-- DATASET EXCERPTS follows --

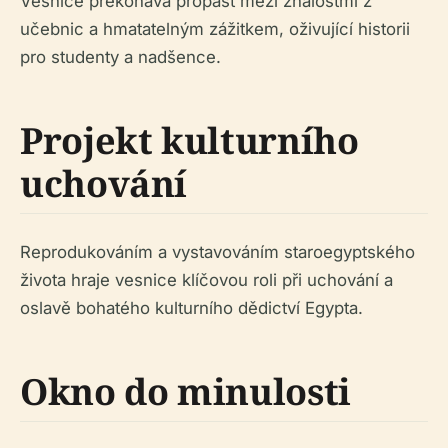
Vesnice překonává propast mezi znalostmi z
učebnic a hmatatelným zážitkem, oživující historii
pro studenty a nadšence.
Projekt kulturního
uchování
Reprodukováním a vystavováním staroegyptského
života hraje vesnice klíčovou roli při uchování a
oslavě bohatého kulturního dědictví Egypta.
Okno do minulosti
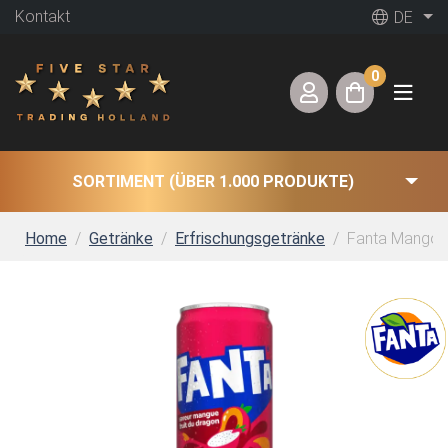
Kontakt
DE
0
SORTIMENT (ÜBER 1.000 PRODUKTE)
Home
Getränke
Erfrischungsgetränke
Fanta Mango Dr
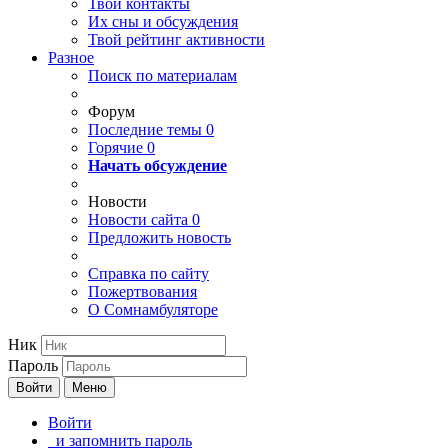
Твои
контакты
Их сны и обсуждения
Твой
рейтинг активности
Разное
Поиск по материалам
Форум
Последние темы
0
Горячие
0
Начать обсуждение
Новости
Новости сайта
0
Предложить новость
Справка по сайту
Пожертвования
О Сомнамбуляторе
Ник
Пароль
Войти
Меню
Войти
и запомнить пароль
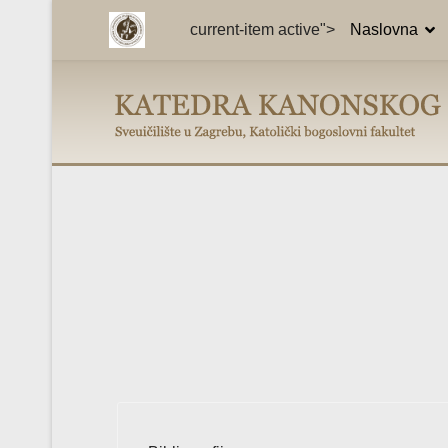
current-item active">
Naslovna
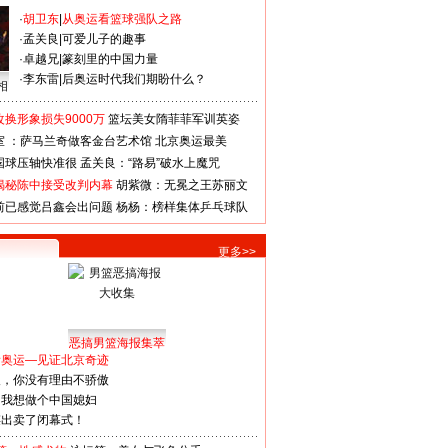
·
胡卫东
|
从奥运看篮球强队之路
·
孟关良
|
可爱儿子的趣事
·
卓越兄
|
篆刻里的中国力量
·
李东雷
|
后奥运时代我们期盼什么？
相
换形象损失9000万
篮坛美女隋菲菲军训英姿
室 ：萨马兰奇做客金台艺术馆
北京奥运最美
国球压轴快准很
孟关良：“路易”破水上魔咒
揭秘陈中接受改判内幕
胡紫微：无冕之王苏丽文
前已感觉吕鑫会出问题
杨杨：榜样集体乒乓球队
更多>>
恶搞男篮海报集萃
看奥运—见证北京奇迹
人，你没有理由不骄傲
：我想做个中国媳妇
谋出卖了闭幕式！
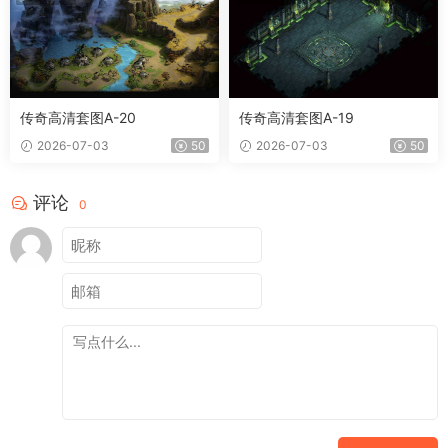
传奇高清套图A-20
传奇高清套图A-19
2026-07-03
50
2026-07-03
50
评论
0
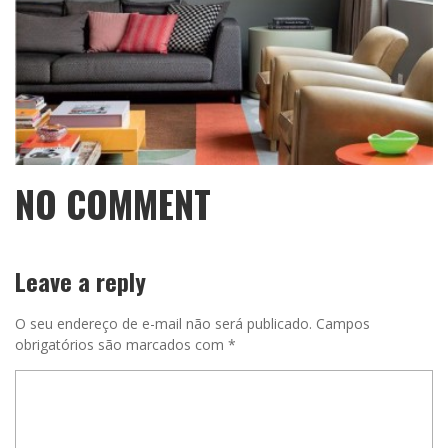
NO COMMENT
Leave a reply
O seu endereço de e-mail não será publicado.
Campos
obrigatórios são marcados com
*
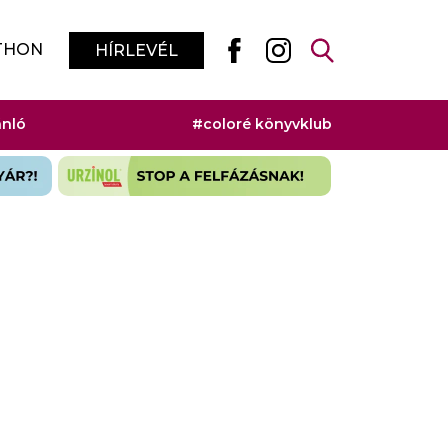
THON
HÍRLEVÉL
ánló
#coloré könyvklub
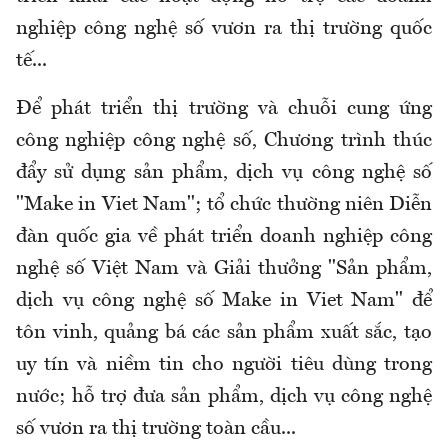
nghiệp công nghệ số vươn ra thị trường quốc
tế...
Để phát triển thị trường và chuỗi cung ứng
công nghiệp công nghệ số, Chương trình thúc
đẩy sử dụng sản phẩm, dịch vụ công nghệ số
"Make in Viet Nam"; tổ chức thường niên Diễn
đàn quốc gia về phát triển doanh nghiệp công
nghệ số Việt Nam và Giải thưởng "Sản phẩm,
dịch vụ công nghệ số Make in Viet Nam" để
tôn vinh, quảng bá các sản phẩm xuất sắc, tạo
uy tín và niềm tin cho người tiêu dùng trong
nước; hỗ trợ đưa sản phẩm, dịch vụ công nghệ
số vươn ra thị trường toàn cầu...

-- DATASET EXCERPTS concluded --

◆ **PROBLEM**
Make a word-for-word copy of the records above, excluding all pictures.

◆ **WRITTEN RESPONSE**
Vesnice překonává propast mezi znalostmi z
učebnic a hmatatelným zážitkem, oživující historii
pro studenty a nadšence.
Projekt kulturního
uchování
Reprodukováním a vystavováním staroegyptského
života hraje vesnice klíčovou roli při uchování a
oslavě bohatého kulturního dědictví Egypta.
Okno do minulosti
Kontakt
DE
0
SORTIMENT (ÜBER 1.000 PRODUKTE)
Home
Getränke
Erfrischungsgetränke
Fanta Mango Dr
Твои
контакты
Их сны и обсуждения
Твой
рейтинг активности
Разное
Поиск по материалам
Форум
Последние темы
0
Горячие
0
Начать обсуждение
Новости
Новости сайта
0
Предложить новость
Справка по сайту
Пожертвования
О Сомнамбуляторе
Ник
Пароль
Войти
Меню
Войти
и запомнить пароль
current-item active">
Naslovna
·
胡卫东
|
从奥运看篮球强队之路
·
孟关良
|
可爱儿子的趣事
·
卓越兄
|
篆刻里的中国力量
·
李东雷
|
后奥运时代我们期盼什么？
相
换形象损失9000万
篮坛美女隋菲菲军训英姿
室 ：萨马兰奇做客金台艺术馆
北京奥运最美
国球压轴快准很
孟关良：“路易”破水上魔咒
揭秘陈中接受改判内幕
胡紫微：无冕之王苏丽文
前已感觉吕鑫会出问题
杨杨：榜样集体乒乓球队
更多>>
恶搞男篮海报集萃
看奥运—见证北京奇迹
人，你没有理由不骄傲
：我想做个中国媳妇
谋出卖了闭幕式！
传奇高清套图A-20
传奇高清套图A-19
2026-07-03
50
2026-07-03
50
评论
0
NO COMMENT
Leave a reply
O seu endereço de e-mail não será publicado.
Campos
obrigatórios são marcados com
*
THON
HÍRLEVÉL
ánló
#coloré könyvklub
nghiệp công nghệ số vươn ra thị trường quốc
tế...
Để phát triển thị trường và chuỗi cung ứng
công nghiệp công nghệ số, Chương trình thúc
đẩy sử dụng sản phẩm, dịch vụ công nghệ số
"Make in Viet Nam"; tổ chức thường niên Diễn
đàn quốc gia về phát triển doanh nghiệp công
nghệ số Việt Nam và Giải thưởng "Sản phẩm,
dịch vụ công nghệ số Make in Viet Nam" để
tôn vinh, quảng bá các sản phẩm xuất sắc, tạo
uy tín và niềm tin cho người tiêu dùng trong
nước; hỗ trợ đưa sản phẩm, dịch vụ công nghệ
số vươn ra thị trường toàn cầu...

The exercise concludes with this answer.